● Instructions for the task
Any picture among the records should be left out, please; retype the rest exactly.

[Collected data]
━━━━━━━━━━━━━━━━━━━━

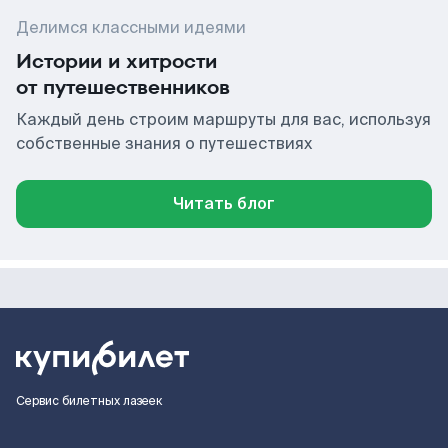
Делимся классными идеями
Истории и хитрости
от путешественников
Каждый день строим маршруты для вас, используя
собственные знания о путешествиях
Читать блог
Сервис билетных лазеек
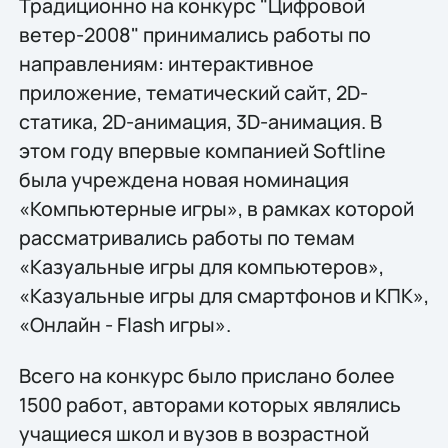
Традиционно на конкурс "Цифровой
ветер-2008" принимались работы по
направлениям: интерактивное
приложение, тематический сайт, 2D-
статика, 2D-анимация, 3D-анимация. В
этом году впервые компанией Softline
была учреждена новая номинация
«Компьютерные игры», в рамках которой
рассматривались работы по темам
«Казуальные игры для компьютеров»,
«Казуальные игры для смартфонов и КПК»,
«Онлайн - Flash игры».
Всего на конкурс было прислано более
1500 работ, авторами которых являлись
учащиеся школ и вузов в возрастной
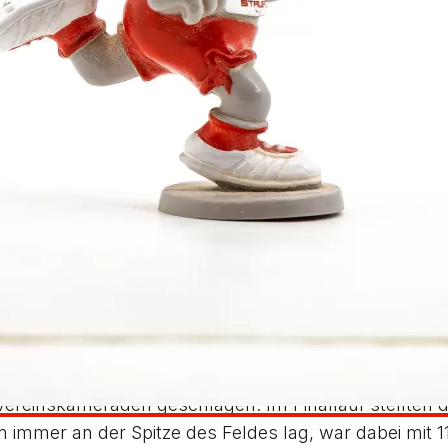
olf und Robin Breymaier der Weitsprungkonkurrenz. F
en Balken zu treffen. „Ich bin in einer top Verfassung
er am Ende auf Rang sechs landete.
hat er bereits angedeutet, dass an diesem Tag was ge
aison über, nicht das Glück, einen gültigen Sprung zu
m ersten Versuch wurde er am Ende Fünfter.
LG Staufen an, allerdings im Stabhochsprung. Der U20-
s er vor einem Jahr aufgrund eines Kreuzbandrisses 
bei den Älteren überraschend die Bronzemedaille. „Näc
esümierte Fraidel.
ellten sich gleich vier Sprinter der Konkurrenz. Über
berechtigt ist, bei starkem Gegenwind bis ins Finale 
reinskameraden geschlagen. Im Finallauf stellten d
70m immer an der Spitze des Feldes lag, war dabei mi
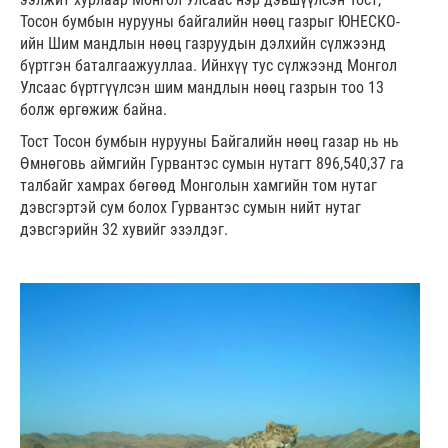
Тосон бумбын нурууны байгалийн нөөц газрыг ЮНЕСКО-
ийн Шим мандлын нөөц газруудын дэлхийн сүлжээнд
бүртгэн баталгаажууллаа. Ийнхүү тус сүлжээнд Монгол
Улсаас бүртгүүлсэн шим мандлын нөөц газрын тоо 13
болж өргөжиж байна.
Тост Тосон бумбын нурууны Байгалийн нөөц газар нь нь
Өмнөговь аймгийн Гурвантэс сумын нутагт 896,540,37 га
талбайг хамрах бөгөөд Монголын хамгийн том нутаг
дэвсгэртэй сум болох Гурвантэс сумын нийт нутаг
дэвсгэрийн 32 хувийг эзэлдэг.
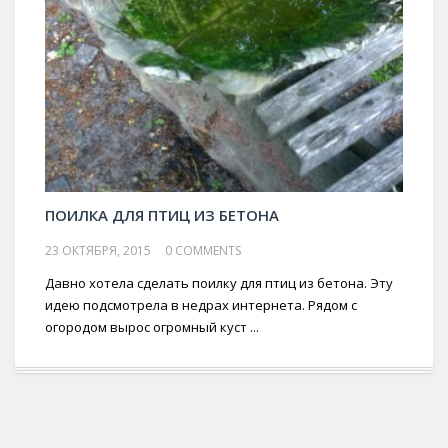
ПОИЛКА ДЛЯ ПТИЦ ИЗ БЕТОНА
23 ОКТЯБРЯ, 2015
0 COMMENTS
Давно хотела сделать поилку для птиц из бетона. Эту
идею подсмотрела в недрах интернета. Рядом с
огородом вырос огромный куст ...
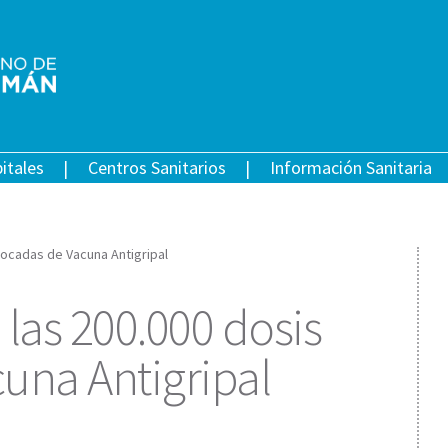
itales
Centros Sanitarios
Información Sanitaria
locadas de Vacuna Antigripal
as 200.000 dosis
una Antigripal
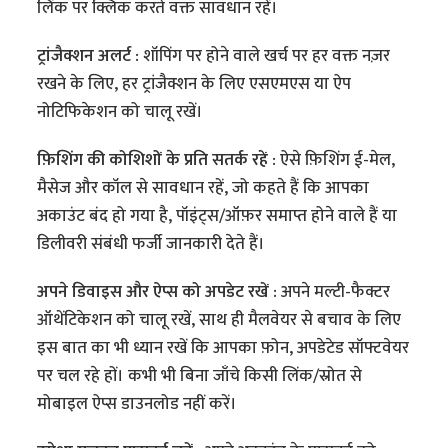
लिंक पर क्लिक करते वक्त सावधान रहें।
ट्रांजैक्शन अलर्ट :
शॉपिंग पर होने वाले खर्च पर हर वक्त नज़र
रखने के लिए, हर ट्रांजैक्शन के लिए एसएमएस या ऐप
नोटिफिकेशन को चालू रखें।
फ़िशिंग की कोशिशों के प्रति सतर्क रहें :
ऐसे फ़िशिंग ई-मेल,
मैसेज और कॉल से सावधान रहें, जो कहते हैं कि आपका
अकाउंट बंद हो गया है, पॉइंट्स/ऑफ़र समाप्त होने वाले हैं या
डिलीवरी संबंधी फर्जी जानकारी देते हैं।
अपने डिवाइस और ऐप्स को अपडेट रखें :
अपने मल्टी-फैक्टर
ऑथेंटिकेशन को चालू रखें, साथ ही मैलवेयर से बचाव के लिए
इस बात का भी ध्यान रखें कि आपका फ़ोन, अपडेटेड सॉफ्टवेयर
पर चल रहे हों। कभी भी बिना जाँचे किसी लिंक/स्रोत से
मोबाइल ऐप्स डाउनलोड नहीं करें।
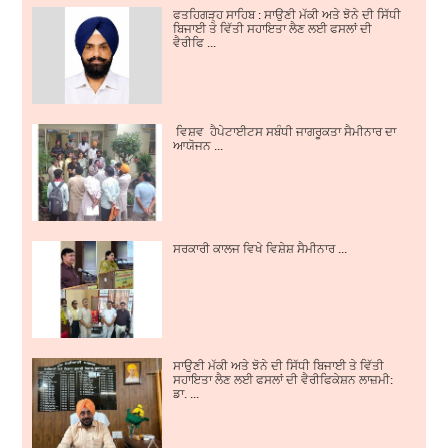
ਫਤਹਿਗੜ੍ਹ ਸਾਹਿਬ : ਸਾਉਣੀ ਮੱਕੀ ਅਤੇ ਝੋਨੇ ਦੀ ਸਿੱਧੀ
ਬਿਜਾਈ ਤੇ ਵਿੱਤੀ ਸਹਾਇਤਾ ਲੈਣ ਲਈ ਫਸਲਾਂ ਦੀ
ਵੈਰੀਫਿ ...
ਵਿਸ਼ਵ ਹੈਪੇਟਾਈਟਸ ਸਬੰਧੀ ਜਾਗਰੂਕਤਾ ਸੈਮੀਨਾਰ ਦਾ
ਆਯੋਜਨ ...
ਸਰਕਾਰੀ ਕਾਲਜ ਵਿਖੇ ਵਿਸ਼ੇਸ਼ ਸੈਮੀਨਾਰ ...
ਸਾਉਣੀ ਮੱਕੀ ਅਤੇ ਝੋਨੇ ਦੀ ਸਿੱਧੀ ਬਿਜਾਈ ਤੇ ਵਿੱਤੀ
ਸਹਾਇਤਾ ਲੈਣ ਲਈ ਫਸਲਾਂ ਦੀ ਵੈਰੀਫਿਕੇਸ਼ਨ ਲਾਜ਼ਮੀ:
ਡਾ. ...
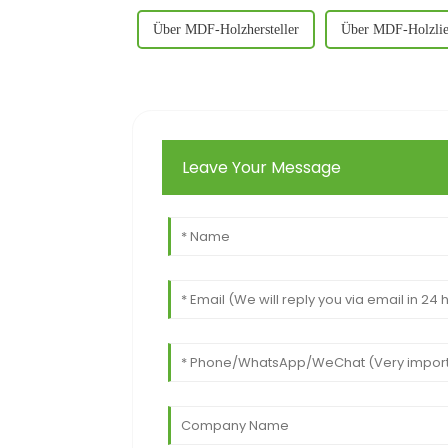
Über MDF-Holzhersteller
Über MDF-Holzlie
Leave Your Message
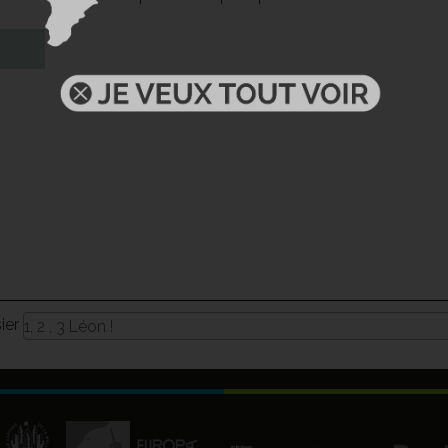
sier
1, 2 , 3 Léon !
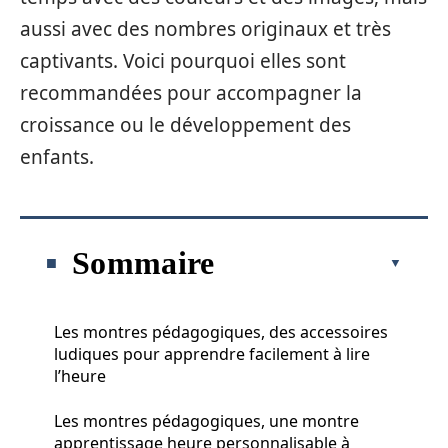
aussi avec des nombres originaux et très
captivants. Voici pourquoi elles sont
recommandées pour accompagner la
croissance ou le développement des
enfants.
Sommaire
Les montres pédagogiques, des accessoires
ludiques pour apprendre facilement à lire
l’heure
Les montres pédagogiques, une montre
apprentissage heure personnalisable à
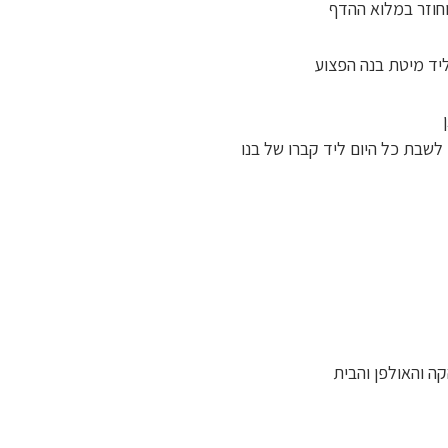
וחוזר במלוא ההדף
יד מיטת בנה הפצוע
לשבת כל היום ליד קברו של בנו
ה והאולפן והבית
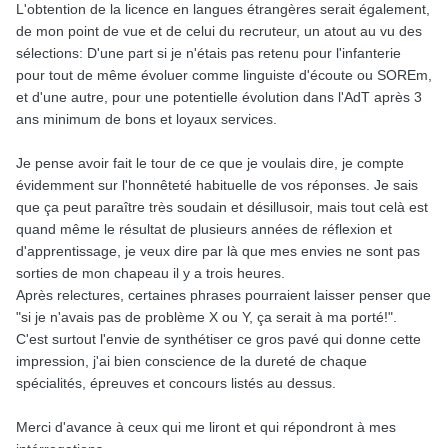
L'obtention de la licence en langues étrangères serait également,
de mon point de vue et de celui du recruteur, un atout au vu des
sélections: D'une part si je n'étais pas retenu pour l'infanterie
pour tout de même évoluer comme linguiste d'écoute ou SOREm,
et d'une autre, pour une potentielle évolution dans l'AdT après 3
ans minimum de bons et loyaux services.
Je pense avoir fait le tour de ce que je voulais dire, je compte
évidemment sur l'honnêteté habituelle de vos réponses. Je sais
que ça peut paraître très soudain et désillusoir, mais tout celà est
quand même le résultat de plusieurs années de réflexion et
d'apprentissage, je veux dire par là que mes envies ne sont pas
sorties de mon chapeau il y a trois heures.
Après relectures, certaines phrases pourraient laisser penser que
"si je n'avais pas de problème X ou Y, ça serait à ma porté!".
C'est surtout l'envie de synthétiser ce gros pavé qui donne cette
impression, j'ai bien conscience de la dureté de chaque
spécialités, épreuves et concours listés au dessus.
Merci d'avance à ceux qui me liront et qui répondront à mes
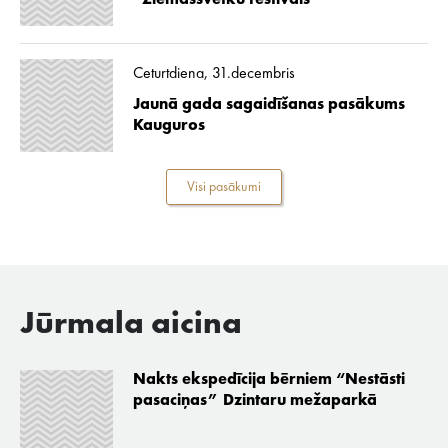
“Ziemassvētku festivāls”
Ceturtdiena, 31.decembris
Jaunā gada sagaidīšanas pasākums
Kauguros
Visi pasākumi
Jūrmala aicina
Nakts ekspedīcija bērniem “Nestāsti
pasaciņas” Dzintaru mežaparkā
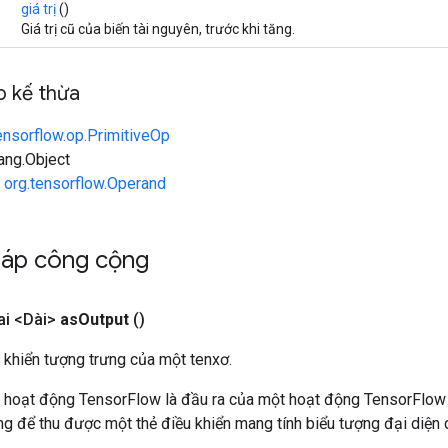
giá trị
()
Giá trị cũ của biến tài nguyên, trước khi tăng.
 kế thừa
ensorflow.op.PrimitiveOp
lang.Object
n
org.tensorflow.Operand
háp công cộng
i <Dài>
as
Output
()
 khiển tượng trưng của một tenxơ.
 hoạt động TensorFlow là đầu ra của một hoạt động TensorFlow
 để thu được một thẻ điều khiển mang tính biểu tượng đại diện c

━━━━━━━━━━━━━━━━━━━━

● The completed task
Делимся классными идеями
Истории и хитрости
от путешественников
Каждый день строим маршруты для вас, используя
собственные знания о путешествиях
Читать блог
Сервис билетных лазеек
Традиционно на конкурс "Цифровой
ветер-2008" принимались работы по
направлениям: интерактивное
приложение, тематический сайт, 2D-
статика, 2D-анимация, 3D-анимация. В
этом году впервые компанией Softline
была учреждена новая номинация
«Компьютерные игры», в рамках которой
рассматривались работы по темам
«Казуальные игры для компьютеров»,
«Казуальные игры для смартфонов и КПК»,
«Онлайн - Flash игры».
Всего на конкурс было прислано более
1500 работ, авторами которых являлись
учащиеся школ и вузов в возрастной
olf und Robin Breymaier der Weitsprungkonkurrenz. F
en Balken zu treffen. „Ich bin in einer top Verfassung
er am Ende auf Rang sechs landete.
hat er bereits angedeutet, dass an diesem Tag was ge
aison über, nicht das Glück, einen gültigen Sprung zu
m ersten Versuch wurde er am Ende Fünfter.
LG Staufen an, allerdings im Stabhochsprung. Der U20-
s er vor einem Jahr aufgrund eines Kreuzbandrisses 
bei den Älteren überraschend die Bronzemedaille. „Näc
esümierte Fraidel.
ellten sich gleich vier Sprinter der Konkurrenz. Über
berechtigt ist, bei starkem Gegenwind bis ins Finale 
reinskameraden geschlagen. Im Finallauf stellten d
70m immer an der Spitze des Feldes lag, war dabei mi
Тосон бумбын нурууны байгалийн нөөц газрыг ЮНЕСКО-
ийн Шим мандлын нөөц газруудын дэлхийн сүлжээнд
бүртгэн баталгаажууллаа. Ийнхүү тус сүлжээнд Монгол
Улсаас бүртгүүлсэн шим мандлын нөөц газрын тоо 13
болж өргөжиж байна.
Тост Тосон бумбын нурууны Байгалийн нөөц газар нь нь
Өмнөговь аймгийн Гурвантэс сумын нутагт 896,540,37 га
талбайг хамрах бөгөөд Монголын хамгийн том нутаг
дэвсгэртэй сум болох Гурвантэс сумын нийт нутаг
дэвсгэрийн 32 хувийг эзэлдэг.
ПОИЛКА ДЛЯ ПТИЦ ИЗ БЕТОНА
23 ОКТЯБРЯ, 2015
0 COMMENTS
Давно хотела сделать поилку для птиц из бетона. Эту
идею подсмотрела в недрах интернета. Рядом с
огородом вырос огромный куст ...
itales
Centros Sanitarios
Información Sanitaria
locadas de Vacuna Antigripal
as 200.000 dosis
una Antigripal
लिंक पर क्लिक करते वक्त सावधान रहें।
ट्रांजैक्शन अलर्ट :
शॉपिंग पर होने वाले खर्च पर हर वक्त नज़र
रखने के लिए, हर ट्रांजैक्शन के लिए एसएमएस या ऐप
नोटिफिकेशन को चालू रखें।
फ़िशिंग की कोशिशों के प्रति सतर्क रहें :
ऐसे फ़िशिंग ई-मेल,
मैसेज और कॉल से सावधान रहें, जो कहते हैं कि आपका
अकाउंट बंद हो गया है, पॉइंट्स/ऑफ़र समाप्त होने वाले हैं या
डिलीवरी संबंधी फर्जी जानकारी देते हैं।
अपने डिवाइस और ऐप्स को अपडेट रखें :
अपने मल्टी-फैक्टर
ऑथेंटिकेशन को चालू रखें, साथ ही मैलवेयर से बचाव के लिए
इस बात का भी ध्यान रखें कि आपका फ़ोन, अपडेटेड सॉफ्टवेयर
पर चल रहे हों। कभी भी बिना जाँचे किसी लिंक/स्रोत से
मोबाइल ऐप्स डाउनलोड नहीं करें।
ਫਤਹਿਗੜ੍ਹ ਸਾਹਿਬ : ਸਾਉਣੀ ਮੱਕੀ ਅਤੇ ਝੋਨੇ ਦੀ ਸਿੱਧੀ
ਬਿਜਾਈ ਤੇ ਵਿੱਤੀ ਸਹਾਇਤਾ ਲੈਣ ਲਈ ਫਸਲਾਂ ਦੀ
ਵੈਰੀਫਿ ...
ਵਿਸ਼ਵ ਹੈਪੇਟਾਈਟਸ ਸਬੰਧੀ ਜਾਗਰੂਕਤਾ ਸੈਮੀਨਾਰ ਦਾ
ਆਯੋਜਨ ...
ਸਰਕਾਰੀ ਕਾਲਜ ਵਿਖੇ ਵਿਸ਼ੇਸ਼ ਸੈਮੀਨਾਰ ...
ਸਾਉਣੀ ਮੱਕੀ ਅਤੇ ਝੋਨੇ ਦੀ ਸਿੱਧੀ ਬਿਜਾਈ ਤੇ ਵਿੱਤੀ
ਸਹਾਇਤਾ ਲੈਣ ਲਈ ਫਸਲਾਂ ਦੀ ਵੈਰੀਫਿਕੇਸ਼ਨ ਲਾਜ਼ਮੀ:
ਡਾ. ...
Über MDF-Holzhersteller
Über MDF-Holzlie
Leave Your Message
sier
1, 2 , 3 Léon !
aussi avec des nombres originaux et très
captivants. Voici pourquoi elles sont
recommandées pour accompagner la
croissance ou le développement des
enfants.
Sommaire
Les montres pédagogiques, des accessoires
ludiques pour apprendre facilement à lire
l’heure
Les montres pédagogiques, une montre
apprentissage heure personnalisable à
וחוזר במלוא ההדף
יד מיטת בנה הפצוע
לשבת כל היום ליד קברו של בנו
ה והאולפן והבית
L'obtention de la licence en langues étrangères serait également,
de mon point de vue et de celui du recruteur, un atout au vu des
sélections: D'une part si je n'étais pas retenu pour l'infanterie
pour tout de même évoluer comme linguiste d'écoute ou SOREm,
et d'une autre, pour une potentielle évolution dans l'AdT après 3
ans minimum de bons et loyaux services.
Je pense avoir fait le tour de ce que je voulais dire, je compte
évidemment sur l'honnêteté habituelle de vos réponses. Je sais
que ça peut paraître très soudain et désillusoir, mais tout celà est
quand même le résultat de plusieurs années de réflexion et
d'apprentissage, je veux dire par là que mes envies ne sont pas
sorties de mon chapeau il y a trois heures.
Après relectures, certaines phrases pourraient laisser penser que
"si je n'avais pas de problème X ou Y, ça serait à ma porté!".
C'est surtout l'envie de synthétiser ce gros pavé qui donne cette
impression, j'ai bien conscience de la dureté de chaque
spécialités, épreuves et concours listés au dessus.
Merci d'avance à ceux qui me liront et qui répondront à mes
“Ziemassvētku festivāls”
Ceturtdiena, 31.decembris
Jaunā gada sagaidīšanas pasākums
Kauguros
Visi pasākumi
Jūrmala aicina
Nakts ekspedīcija bērniem “Nestāsti
pasaciņas” Dzintaru mežaparkā
giá trị
()
Giá trị cũ của biến tài nguyên, trước khi tăng.
 kế thừa
ensorflow.op.PrimitiveOp
lang.Object
n
org.tensorflow.Operand
háp công cộng
i <Dài>
as
Output
()
 khiển tượng trưng của một tenxơ.
 hoạt động TensorFlow là đầu ra của một hoạt động TensorFlow
 để thu được một thẻ điều khiển mang tính biểu tượng đại diện c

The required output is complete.